How many lines of these entries include the string "охотничьих"? State the number alone.
*** TASK INPUT Section Begins ***
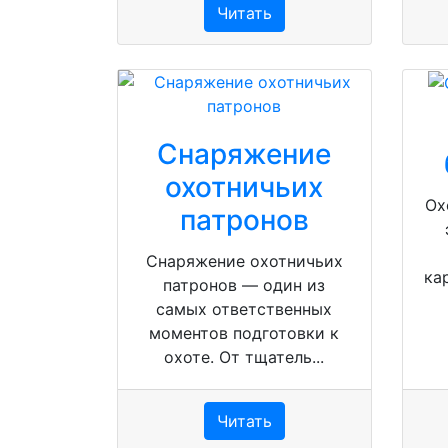
Читать
Снаряжение
охотничьих
Ох
патронов
Снаряжение охотничьих
ка
патронов — один из
самых ответственных
моментов подготовки к
охоте. От тщатель...
Читать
*** TASK INPUT Section Ends ***
- _ANSWER BELOW_: 2